Paul Krugman: They’re not very important in America, but they should be. The fact that unions have been pushed into a marginal position is a political act. Unions remain very important in other advanced countries, and not just ones that are far away and very different from us. Unions are very important in Canada. Unions . . . In the ‘60s, Canada and the U.S. were comparably unionized – about 30 percent of the workforce. Canada is still almost as unionized as it was then. In the United States, the unions have been largely crushed. And “crushed” is the right word because it was hostile, often illegal union busting by employers because the political environment was one in which open season had been declared on union organizers. There’s no reason. People say, “Oh,” you know, “manufacturing faces global competition.” Well that’s true and places some limits on what unions can achieve in manufacturing. But you know why shouldn’t Wal-Mart be unionized? There’s nothing that says we couldn’t have large corporations in the service sector part of a unionized workforce. And I think unions are just important as a counterweight to . . . to other forces in the society. There’s not . . . There are not many ways in which ordinary workers can be effective in bargaining effective politics. Unions is the best way to do that.
Discuss
John Rose on January 16, 2008, 9:18 AM
Labor rights need to be enforced by passing Section 4 of the Employee Free Choice Act. The EFCA passed the House but is stalled in the Senate due to changes to the "card check" method of forming unions.
Employees always need the option to form a union, but only legacy unions exist in America because of labor law abuse and employee intimidation by companies like Wal Mart. New factories built by foreign car makers in the South now are able to compete unfairly against our own American auto makers that have legacy unions by preventing the formation of new unions.
John Rose on January 16, 2008, 2:18 PM
Labor rights need to be enforced by passing Section 4 of the Employee Free Choice Act. The EFCA passed the House but is stalled in the Senate due to changes to the “card check” method of forming unions.
Employees always need the option to form a union, but only legacy unions exist in America because of labor law abuse and employee intimidation by companies like Wal Mart. New factories built by foreign car makers in the South now are able to compete unfairly against our own American auto makers that have legacy unions by preventing the formation of new unions.
Denis Drew on December 18, 2008, 2:56 PM
As much as I thought I was aware of the poor state of unions in the USA I was surprised to read in the last chapter of Thomas Geoghegan’s book, Which Side Are You On, that blocking unionization is a simple, standardized process, performed by hired hands who get away with breaking the law (the core of the blocking process) — automatically.

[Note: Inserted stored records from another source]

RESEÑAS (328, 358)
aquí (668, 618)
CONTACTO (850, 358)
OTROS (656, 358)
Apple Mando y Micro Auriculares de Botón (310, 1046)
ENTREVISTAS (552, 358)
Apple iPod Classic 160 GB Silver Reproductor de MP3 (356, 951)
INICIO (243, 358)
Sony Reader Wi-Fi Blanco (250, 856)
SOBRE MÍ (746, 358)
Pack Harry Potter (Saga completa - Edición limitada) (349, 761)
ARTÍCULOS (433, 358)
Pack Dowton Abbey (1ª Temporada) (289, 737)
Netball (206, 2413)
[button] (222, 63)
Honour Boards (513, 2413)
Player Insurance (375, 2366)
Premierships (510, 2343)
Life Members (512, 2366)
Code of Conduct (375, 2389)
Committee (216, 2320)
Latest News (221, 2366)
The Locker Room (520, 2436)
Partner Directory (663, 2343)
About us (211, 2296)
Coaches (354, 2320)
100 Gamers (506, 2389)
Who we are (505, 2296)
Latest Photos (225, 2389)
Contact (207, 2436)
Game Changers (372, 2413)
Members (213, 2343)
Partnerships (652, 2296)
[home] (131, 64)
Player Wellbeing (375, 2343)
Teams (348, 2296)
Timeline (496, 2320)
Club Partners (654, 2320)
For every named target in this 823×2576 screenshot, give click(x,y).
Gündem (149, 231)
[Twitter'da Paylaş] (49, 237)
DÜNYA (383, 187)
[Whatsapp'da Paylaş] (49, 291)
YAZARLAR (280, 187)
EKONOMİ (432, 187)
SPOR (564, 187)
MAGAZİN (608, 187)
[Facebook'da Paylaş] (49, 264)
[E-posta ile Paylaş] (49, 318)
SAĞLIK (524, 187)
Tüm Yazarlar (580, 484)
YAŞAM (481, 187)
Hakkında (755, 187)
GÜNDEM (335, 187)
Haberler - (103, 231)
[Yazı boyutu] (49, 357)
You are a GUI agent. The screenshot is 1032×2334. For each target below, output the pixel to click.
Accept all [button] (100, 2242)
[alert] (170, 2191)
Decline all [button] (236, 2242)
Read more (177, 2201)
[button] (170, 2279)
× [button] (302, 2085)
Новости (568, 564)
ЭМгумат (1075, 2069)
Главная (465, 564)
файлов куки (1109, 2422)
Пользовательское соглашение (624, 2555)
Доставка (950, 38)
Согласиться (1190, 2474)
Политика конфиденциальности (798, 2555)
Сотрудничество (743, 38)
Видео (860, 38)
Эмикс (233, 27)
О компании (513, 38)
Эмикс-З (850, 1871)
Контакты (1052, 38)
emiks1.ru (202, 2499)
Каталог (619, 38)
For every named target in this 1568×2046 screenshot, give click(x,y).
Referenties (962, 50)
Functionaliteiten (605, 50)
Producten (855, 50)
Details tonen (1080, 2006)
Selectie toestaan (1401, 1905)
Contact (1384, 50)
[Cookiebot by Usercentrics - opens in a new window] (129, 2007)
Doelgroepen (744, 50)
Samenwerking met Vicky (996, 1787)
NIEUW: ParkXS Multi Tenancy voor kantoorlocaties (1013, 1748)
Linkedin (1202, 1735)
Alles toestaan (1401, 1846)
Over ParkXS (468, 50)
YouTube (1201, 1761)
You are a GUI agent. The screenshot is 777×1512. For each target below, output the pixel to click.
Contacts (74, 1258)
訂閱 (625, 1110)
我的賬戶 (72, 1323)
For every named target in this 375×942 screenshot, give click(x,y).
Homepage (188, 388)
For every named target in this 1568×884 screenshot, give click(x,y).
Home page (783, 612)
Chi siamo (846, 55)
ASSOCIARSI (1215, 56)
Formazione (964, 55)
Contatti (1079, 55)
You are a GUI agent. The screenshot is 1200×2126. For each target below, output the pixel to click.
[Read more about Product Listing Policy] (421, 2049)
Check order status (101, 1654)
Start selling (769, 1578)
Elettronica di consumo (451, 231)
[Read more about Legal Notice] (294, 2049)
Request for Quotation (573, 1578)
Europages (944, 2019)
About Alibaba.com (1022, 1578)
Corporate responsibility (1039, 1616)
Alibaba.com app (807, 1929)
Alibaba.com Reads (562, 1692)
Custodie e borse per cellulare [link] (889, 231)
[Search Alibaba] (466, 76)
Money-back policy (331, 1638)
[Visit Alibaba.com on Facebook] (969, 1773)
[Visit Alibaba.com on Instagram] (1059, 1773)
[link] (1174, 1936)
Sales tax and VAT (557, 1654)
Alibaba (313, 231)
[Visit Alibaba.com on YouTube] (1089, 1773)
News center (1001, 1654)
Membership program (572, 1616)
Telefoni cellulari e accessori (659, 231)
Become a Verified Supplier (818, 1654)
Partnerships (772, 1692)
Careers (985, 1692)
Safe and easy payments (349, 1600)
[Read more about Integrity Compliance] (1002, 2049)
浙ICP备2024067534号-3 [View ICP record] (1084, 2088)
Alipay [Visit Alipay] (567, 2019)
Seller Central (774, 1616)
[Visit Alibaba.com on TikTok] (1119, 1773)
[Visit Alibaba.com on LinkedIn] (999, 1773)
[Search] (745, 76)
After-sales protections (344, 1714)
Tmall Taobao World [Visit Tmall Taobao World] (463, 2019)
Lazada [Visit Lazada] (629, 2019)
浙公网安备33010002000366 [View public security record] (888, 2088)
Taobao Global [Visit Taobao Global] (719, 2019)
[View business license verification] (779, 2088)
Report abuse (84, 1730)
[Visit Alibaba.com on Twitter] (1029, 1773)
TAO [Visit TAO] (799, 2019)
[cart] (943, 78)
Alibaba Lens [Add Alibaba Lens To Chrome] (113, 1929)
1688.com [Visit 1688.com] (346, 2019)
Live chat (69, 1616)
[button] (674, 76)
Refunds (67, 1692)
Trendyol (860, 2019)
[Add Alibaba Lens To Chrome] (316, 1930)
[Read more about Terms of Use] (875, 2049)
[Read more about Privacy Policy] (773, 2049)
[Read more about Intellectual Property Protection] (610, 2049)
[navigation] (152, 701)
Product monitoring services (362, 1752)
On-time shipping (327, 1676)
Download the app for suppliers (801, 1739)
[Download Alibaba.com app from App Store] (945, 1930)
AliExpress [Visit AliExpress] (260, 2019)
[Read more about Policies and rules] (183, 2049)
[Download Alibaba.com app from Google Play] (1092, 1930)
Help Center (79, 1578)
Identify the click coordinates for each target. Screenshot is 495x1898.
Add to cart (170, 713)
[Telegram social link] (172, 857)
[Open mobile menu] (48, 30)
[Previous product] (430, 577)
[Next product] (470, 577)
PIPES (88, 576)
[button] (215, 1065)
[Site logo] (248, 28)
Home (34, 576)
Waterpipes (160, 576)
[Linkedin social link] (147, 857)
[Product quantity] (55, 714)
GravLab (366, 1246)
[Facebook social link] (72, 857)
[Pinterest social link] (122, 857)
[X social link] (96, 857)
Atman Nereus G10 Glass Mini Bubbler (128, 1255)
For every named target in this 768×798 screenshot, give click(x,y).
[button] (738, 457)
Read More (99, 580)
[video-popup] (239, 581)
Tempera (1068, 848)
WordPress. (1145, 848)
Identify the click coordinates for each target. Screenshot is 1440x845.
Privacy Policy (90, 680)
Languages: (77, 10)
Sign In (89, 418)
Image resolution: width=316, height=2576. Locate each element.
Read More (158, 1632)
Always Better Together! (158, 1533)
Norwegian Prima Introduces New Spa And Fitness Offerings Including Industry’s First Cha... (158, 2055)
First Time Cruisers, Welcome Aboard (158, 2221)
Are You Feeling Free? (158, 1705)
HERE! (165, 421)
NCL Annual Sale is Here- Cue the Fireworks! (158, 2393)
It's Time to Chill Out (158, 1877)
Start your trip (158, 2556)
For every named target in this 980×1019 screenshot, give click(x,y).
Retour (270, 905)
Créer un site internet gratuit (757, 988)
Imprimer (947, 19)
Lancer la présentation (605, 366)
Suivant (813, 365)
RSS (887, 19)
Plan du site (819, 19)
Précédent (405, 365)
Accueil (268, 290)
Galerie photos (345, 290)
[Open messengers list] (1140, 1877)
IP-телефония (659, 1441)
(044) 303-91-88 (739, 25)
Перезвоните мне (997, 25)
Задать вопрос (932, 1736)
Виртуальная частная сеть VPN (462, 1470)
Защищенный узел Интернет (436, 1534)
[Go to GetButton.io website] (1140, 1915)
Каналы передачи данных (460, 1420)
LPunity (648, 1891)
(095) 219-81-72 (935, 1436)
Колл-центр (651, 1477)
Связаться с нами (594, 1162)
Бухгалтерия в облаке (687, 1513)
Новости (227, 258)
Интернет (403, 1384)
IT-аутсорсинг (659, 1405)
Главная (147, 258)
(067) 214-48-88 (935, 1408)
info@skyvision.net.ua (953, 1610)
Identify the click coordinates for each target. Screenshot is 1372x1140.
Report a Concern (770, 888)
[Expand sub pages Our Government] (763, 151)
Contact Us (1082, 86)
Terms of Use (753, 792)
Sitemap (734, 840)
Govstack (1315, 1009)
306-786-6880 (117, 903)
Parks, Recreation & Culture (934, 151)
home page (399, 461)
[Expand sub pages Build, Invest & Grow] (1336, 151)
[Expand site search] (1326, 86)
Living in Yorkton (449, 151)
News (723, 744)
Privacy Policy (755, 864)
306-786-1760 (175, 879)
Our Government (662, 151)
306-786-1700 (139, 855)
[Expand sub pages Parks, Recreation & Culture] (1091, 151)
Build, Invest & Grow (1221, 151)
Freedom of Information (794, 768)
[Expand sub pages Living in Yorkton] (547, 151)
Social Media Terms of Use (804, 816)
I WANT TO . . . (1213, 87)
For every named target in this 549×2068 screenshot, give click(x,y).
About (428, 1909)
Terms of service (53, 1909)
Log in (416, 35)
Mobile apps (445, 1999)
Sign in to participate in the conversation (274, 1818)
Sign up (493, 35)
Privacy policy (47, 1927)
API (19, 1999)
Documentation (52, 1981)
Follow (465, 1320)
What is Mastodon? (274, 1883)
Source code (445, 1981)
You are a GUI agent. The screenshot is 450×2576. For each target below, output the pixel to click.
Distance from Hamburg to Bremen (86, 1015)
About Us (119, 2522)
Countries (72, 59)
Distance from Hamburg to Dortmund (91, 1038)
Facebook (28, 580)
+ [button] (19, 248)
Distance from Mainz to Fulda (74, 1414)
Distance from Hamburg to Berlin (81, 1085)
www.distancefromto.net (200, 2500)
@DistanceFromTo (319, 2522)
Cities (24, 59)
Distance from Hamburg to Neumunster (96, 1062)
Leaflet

At any whisper of a certification campaign by employees and management simply fires the leaders (never more than 1, or at most 2, out of 20). Said leaders then automatically file for reinstatement which is automatically granted them — 4 years later! — with back pay which is automatically granted — minus any wages they earned anywhere else! — after which 80% are fired again — for “legal” reasons this time! — within a year.
IOW, there is no effective right to organize labor under US law — only the right to ask for your employer’s permission to organize.
I would argue that the current legally prescribed labor organizing process violates the First Amendment right to assembly.
This is tricky. Commercial speech is protected but less so than political speech (e.g., advertising)? I can see the right to organize for the purpose of wage bargaining as as being recognized as protected commercial assembly (would be a new concept) which is protected even if less so than political assembly.
This gets trickier. The current legally prescribed organizing process does not directly prohibit organizing — but steers all organizing activity into a narrow channel which is impossible to navigate against simple, standardized technique practiced by the opposite commercial interest.
It is not as if labor has any other forum or venue in which to pursue organzing. The law prescribes ONE path and one path only — and it is IMPOSSIBLE to negotiate said path if the opposite interest desires not.